··· EXERCISE MATERIALS ···

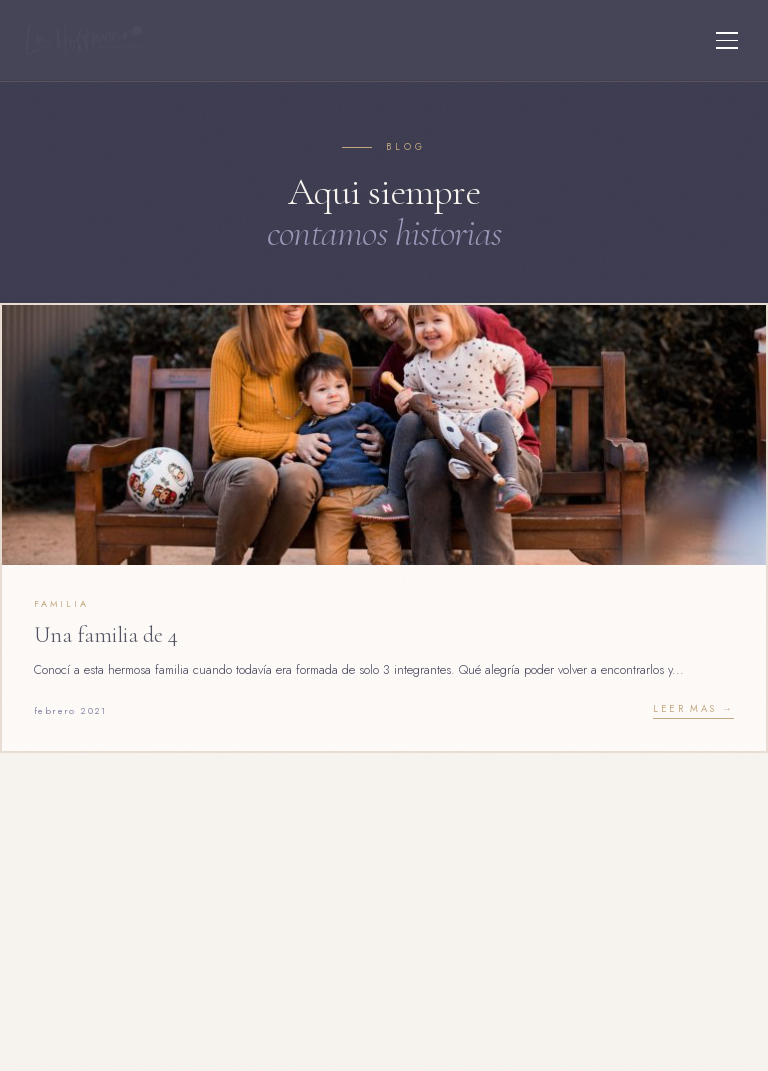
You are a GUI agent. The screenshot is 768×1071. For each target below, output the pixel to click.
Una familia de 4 (106, 634)
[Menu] (727, 40)
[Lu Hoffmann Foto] (84, 40)
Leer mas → (693, 709)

···

### PROBLEM STATEMENT:
Return the data word for word without its pictures.

### ANSWER AREA:
You are a GUI agent. The screenshot is 768×1071. For each target below, output the pixel to click.
Una familia de 4 (106, 634)
[Menu] (727, 40)
[Lu Hoffmann Foto] (84, 40)
Leer mas → (693, 709)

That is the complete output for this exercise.